╔══
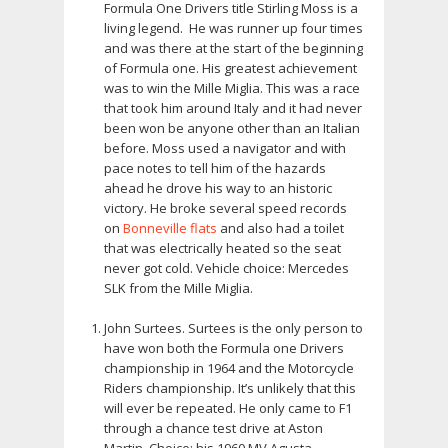
Formula One Drivers title Stirling Moss is a
living legend. He was runner up four times
and was there at the start of the beginning
of Formula one. His greatest achievement
was to win the Mille Miglia. This was a race
that took him around Italy and it had never
been won be anyone other than an Italian
before. Moss used a navigator and with
pace notes to tell him of the hazards
ahead he drove his way to an historic
victory. He broke several speed records
on
Bonneville flats
and also had a toilet
that was electrically heated so the seat
never got cold. Vehicle choice: Mercedes
SLK from the Mille Miglia.
John Surtees. Surtees is the only person to
have won both the Formula one Drivers
championship in 1964 and the Motorcycle
Riders championship. It’s unlikely that this
will ever be repeated. He only came to F1
through a chance test drive at Aston
Martin. Choice: his 1960 MV Agusta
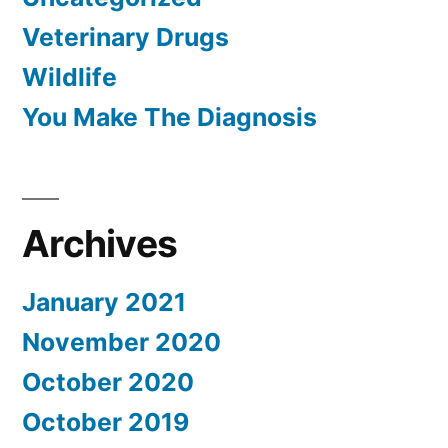
Veterinary Drugs
Wildlife
You Make The Diagnosis
Archives
January 2021
November 2020
October 2020
October 2019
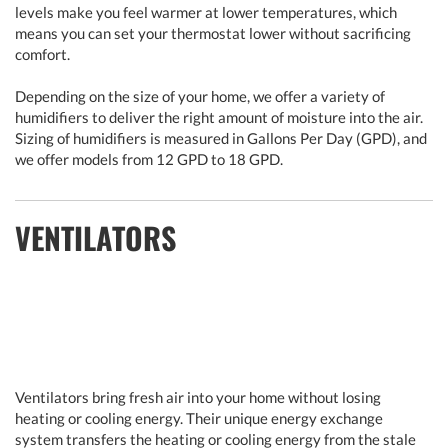
levels make you feel warmer at lower temperatures, which
means you can set your thermostat lower without sacrificing
comfort.
Depending on the size of your home, we offer a variety of
humidifiers to deliver the right amount of moisture into the air.
Sizing of humidifiers is measured in Gallons Per Day (GPD), and
we offer models from 12 GPD to 18 GPD.
VENTILATORS
Ventilators bring fresh air into your home without losing
heating or cooling energy. Their unique energy exchange
system transfers the heating or cooling energy from the stale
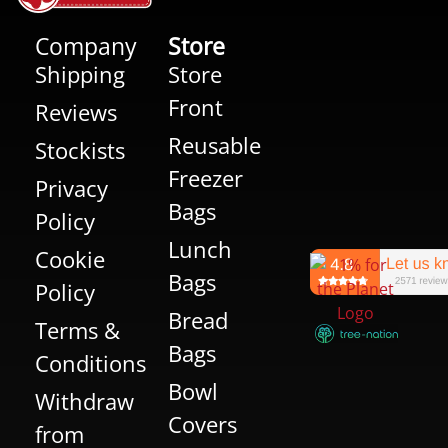
Company
Store
Shipping
Store
Front
Reviews
Reusable
Stockists
Freezer
Privacy
Bags
Policy
Lunch
Cookie
Bags
Policy
Bread
Terms &
Bags
Conditions
Bowl
Withdraw
Covers
from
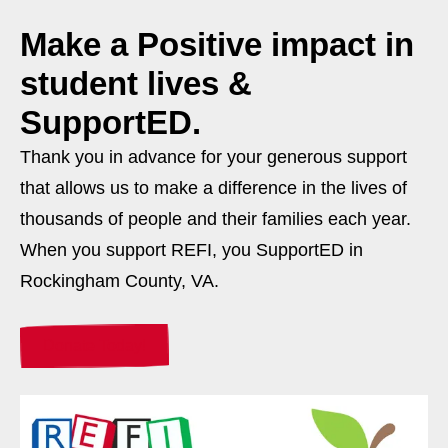
Make a
Positive
impact in
student lives &
SupportED.
Thank you in advance for your generous support
that allows us to make a difference in the lives of
thousands of people and their families each year.
When you support REFI, you SupportED in
Rockingham County, VA.
Donate Today!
╚══
▶ _TASK DESCRIPTION_
Where a picture appears, omit it; otherwise reproduce each line above from the first to the one with "Depending on the", inclusive.

▶ _OUTPUT FOR THIS EXERCISE_
Formula One Drivers title Stirling Moss is a
living legend. He was runner up four times
and was there at the start of the beginning
of Formula one. His greatest achievement
was to win the Mille Miglia. This was a race
that took him around Italy and it had never
been won be anyone other than an Italian
before. Moss used a navigator and with
pace notes to tell him of the hazards
ahead he drove his way to an historic
victory. He broke several speed records
on
Bonneville flats
and also had a toilet
that was electrically heated so the seat
never got cold. Vehicle choice: Mercedes
SLK from the Mille Miglia.
John Surtees. Surtees is the only person to
have won both the Formula one Drivers
championship in 1964 and the Motorcycle
Riders championship. It’s unlikely that this
will ever be repeated. He only came to F1
through a chance test drive at Aston
Martin. Choice: his 1960 MV Agusta
Veterinary Drugs
Wildlife
You Make The Diagnosis
Archives
January 2021
November 2020
October 2020
October 2019
levels make you feel warmer at lower temperatures, which
means you can set your thermostat lower without sacrificing
comfort.
Depending on the size of your home, we offer a variety of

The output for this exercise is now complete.